# Required action
Shown below is a listing with pictures; reproduce exactly, and only, the lines between the ones containing "دولة عربية ضمن قائمة أكبر" and "RGB와 NDVI 피드를 한 눈에", inclusive, leaving the pictures out.

-- -- --

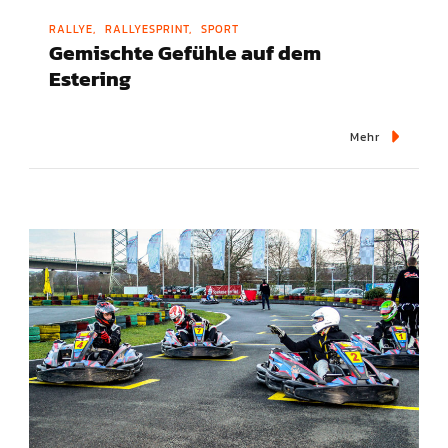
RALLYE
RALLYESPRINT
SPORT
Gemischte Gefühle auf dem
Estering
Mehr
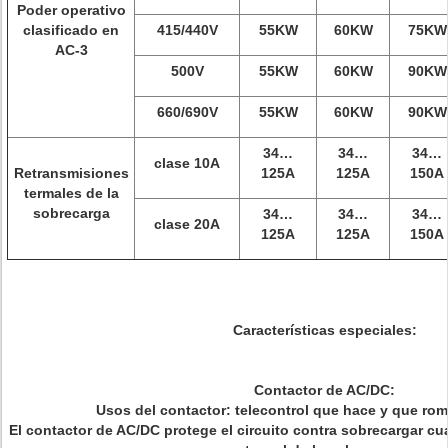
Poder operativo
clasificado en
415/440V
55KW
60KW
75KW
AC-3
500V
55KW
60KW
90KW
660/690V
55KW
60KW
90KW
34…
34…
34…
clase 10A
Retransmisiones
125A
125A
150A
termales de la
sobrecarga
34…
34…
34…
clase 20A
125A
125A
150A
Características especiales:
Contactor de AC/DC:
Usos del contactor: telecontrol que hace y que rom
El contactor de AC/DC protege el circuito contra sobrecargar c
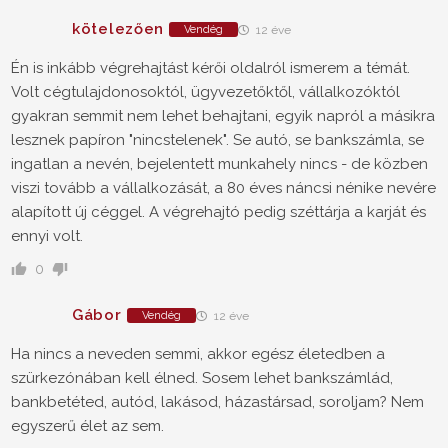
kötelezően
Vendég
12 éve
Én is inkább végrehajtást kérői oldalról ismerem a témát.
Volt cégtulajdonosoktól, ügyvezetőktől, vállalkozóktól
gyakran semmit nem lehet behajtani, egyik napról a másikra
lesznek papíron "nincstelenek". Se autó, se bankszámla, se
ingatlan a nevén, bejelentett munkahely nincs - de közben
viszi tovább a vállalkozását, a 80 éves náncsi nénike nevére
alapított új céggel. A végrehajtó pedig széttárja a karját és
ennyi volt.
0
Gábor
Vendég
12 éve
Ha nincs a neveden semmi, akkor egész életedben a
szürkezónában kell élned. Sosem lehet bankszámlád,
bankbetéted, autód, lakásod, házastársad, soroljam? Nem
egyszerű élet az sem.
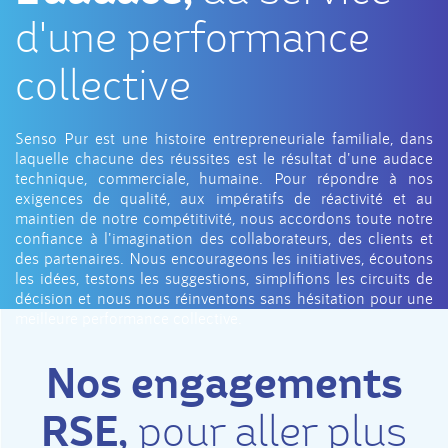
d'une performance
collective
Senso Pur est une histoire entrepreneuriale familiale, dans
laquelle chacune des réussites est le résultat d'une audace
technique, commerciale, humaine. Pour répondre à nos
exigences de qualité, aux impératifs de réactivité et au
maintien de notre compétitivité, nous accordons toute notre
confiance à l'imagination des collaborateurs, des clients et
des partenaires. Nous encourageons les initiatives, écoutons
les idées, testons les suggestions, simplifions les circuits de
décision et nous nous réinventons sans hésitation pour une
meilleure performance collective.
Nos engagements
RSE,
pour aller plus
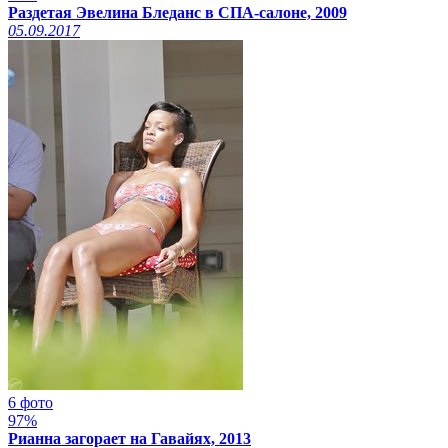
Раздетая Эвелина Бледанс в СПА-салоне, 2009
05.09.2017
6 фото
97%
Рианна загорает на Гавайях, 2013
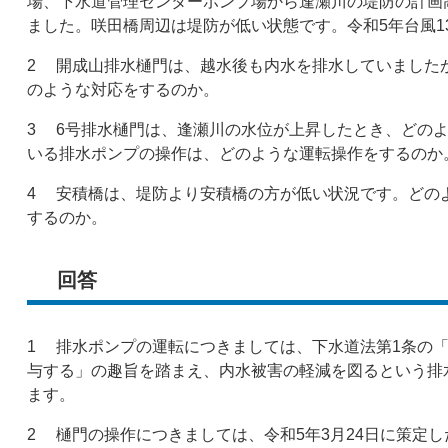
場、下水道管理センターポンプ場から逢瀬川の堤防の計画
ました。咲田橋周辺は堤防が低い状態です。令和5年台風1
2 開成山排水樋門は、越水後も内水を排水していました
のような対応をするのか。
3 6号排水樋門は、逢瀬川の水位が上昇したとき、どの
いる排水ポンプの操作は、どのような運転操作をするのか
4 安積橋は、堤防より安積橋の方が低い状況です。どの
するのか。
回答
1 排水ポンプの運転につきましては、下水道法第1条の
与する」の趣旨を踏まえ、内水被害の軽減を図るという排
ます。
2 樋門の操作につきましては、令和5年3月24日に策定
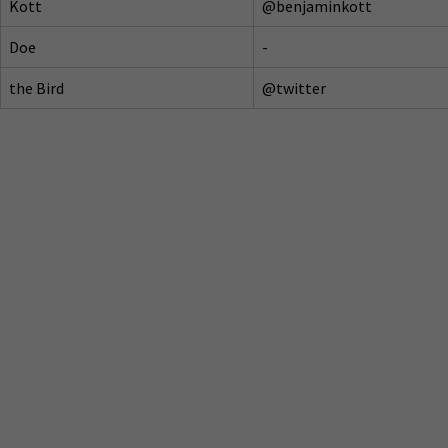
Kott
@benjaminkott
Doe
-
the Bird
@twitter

-- -- --

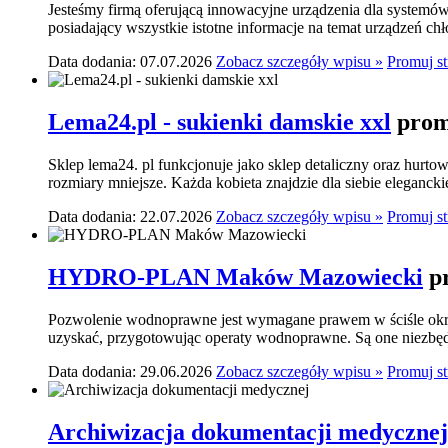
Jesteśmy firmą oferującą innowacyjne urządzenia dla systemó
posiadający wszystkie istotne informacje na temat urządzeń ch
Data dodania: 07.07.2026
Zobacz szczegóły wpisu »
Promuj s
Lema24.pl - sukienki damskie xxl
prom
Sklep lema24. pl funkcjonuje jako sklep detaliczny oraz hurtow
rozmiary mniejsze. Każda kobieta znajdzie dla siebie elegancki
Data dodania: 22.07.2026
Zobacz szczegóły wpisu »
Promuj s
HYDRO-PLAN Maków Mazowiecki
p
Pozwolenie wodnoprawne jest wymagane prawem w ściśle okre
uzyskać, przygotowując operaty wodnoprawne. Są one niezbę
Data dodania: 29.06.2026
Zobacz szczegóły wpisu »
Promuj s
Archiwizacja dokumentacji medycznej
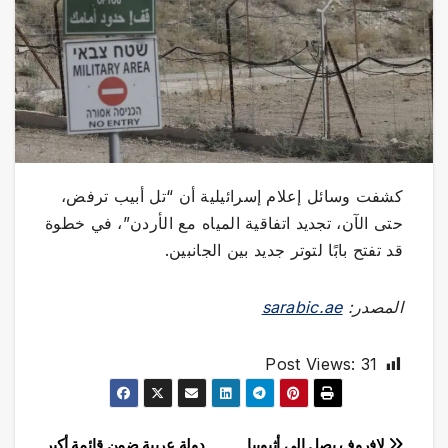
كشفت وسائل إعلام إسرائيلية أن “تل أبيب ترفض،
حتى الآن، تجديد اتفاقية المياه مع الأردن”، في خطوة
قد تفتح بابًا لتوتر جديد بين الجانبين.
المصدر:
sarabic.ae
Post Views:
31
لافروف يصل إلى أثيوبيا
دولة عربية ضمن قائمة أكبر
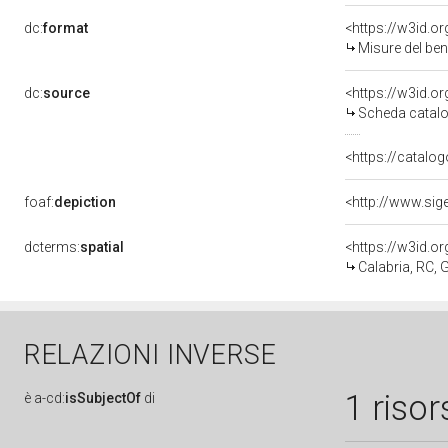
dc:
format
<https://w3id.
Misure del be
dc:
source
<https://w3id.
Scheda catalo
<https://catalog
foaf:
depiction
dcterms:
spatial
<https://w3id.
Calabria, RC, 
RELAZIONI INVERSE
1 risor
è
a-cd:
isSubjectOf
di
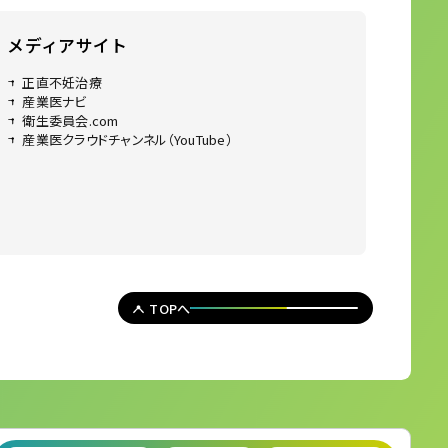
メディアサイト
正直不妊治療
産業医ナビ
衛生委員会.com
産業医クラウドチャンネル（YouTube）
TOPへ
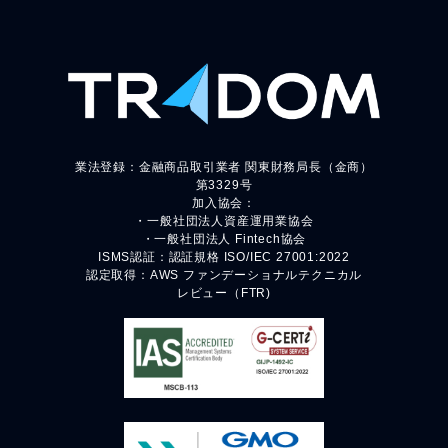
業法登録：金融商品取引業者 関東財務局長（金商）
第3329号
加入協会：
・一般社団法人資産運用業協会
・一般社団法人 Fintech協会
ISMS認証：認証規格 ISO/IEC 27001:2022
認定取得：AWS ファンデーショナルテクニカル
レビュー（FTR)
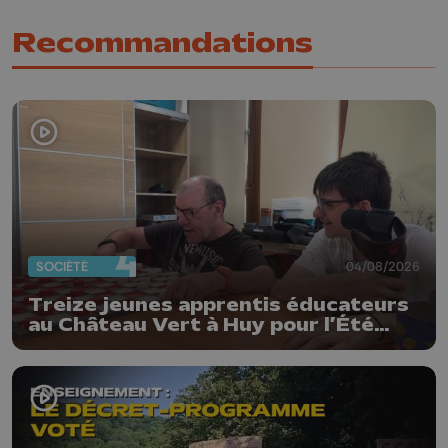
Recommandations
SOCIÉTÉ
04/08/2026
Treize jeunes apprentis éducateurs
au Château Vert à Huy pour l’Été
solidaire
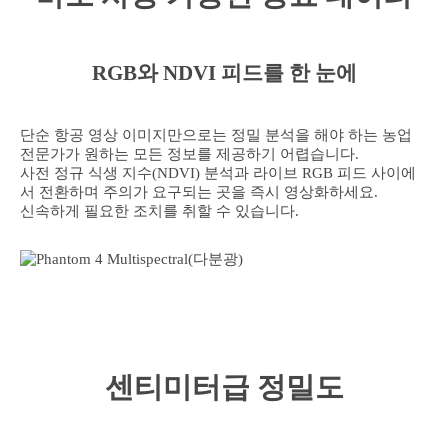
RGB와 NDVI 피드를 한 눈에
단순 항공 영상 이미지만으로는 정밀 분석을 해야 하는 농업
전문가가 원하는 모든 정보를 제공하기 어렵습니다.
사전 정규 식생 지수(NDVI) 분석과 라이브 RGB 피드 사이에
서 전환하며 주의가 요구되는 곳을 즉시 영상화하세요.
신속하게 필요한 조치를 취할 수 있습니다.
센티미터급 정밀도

-- -- --

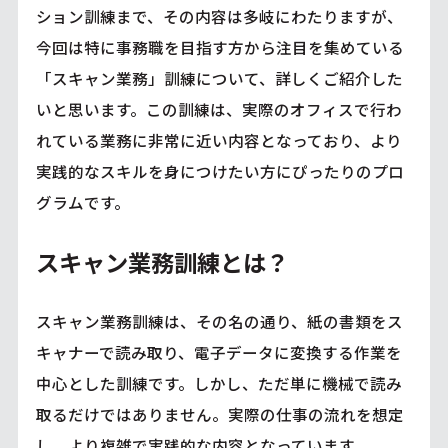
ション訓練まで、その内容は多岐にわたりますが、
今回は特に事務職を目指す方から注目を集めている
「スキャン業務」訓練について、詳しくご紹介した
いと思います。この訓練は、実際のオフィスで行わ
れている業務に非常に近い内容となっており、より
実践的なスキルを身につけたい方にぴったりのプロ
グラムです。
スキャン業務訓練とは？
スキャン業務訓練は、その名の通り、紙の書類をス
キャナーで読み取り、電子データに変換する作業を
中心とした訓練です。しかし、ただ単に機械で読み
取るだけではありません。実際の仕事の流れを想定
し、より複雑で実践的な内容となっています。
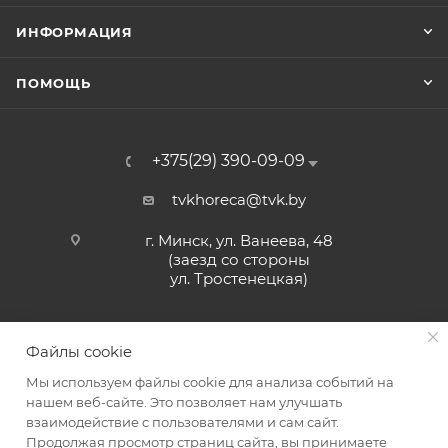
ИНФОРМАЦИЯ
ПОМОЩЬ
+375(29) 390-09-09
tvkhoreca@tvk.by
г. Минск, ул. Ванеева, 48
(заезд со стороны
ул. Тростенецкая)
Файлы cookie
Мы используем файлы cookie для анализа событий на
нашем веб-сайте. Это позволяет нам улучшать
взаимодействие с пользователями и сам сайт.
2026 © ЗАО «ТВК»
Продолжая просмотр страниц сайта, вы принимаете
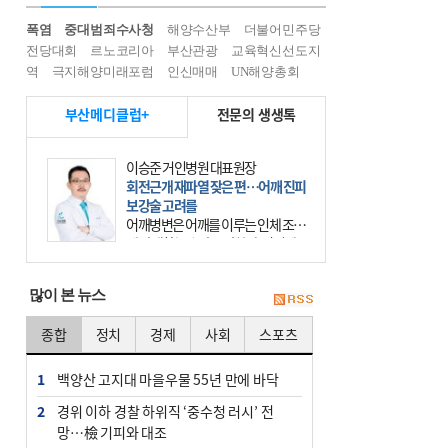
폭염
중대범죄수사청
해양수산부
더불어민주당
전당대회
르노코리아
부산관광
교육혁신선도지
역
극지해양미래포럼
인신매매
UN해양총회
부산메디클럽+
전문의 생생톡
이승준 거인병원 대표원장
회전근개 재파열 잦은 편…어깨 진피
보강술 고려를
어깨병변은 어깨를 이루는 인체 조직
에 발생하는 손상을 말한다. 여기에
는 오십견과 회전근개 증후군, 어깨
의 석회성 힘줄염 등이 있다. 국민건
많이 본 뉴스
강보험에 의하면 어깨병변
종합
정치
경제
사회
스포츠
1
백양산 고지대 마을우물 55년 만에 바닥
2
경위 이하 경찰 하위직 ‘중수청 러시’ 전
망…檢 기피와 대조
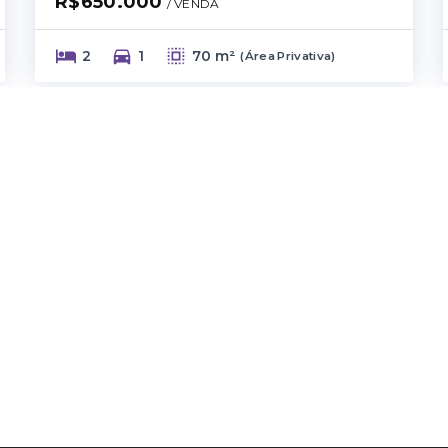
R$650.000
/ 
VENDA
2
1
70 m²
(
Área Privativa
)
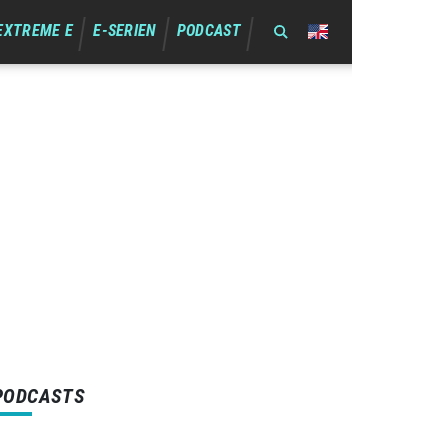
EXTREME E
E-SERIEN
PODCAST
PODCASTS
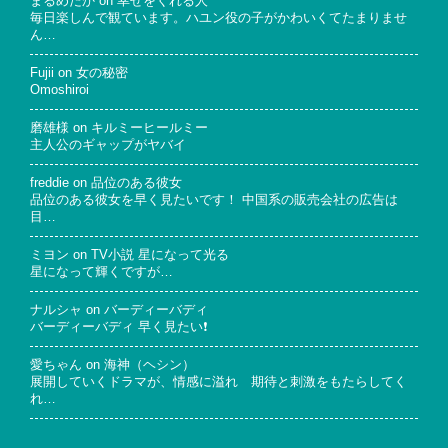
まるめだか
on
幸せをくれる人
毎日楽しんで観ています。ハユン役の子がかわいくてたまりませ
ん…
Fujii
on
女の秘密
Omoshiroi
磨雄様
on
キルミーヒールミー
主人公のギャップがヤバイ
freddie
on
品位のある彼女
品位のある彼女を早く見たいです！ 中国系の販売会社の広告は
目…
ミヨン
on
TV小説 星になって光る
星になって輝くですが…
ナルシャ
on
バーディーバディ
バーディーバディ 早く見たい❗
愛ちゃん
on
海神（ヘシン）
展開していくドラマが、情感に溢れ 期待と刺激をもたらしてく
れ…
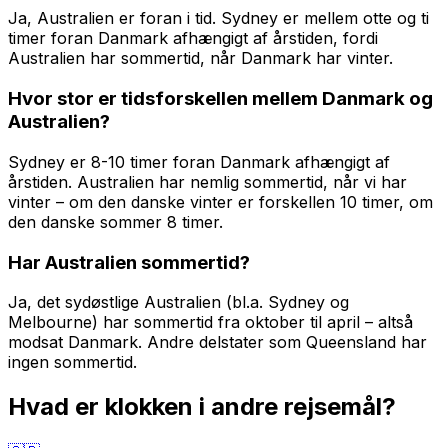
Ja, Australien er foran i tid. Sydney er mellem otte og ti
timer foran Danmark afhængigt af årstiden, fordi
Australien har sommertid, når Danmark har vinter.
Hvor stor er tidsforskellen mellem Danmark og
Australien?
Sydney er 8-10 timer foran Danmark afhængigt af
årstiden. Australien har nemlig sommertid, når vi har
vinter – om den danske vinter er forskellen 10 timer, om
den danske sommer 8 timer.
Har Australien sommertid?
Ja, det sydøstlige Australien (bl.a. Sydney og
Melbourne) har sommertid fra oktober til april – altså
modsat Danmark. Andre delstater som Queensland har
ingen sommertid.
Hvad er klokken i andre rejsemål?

-- -- --

# Answer box
دولة عربية ضمن قائمة أكبر
dc:
format
<https://w3id.
Misure del be
dc:
source
<https://w3id.
Scheda catalo
<https://catalog
foaf:
depiction
dcterms:
spatial
<https://w3id.
Calabria, RC, 
RELAZIONI INVERSE
1 risor
è
a-cd:
isSubjectOf
di
メディアサイト
正直不妊治療
産業医ナビ
衛生委員会.com
産業医クラウドチャンネル（YouTube）
TOPへ
業法登録：金融商品取引業者 関東財務局長（金商）
第3329号
加入協会：
・一般社団法人資産運用業協会
・一般社団法人 Fintech協会
ISMS認証：認証規格 ISO/IEC 27001:2022
認定取得：AWS ファンデーショナルテクニカル
レビュー（FTR)
Recommandations
SOCIÉTÉ
04/08/2026
Treize jeunes apprentis éducateurs
au Château Vert à Huy pour l’Été
solidaire
RGB와 NDVI 피드를 한 눈에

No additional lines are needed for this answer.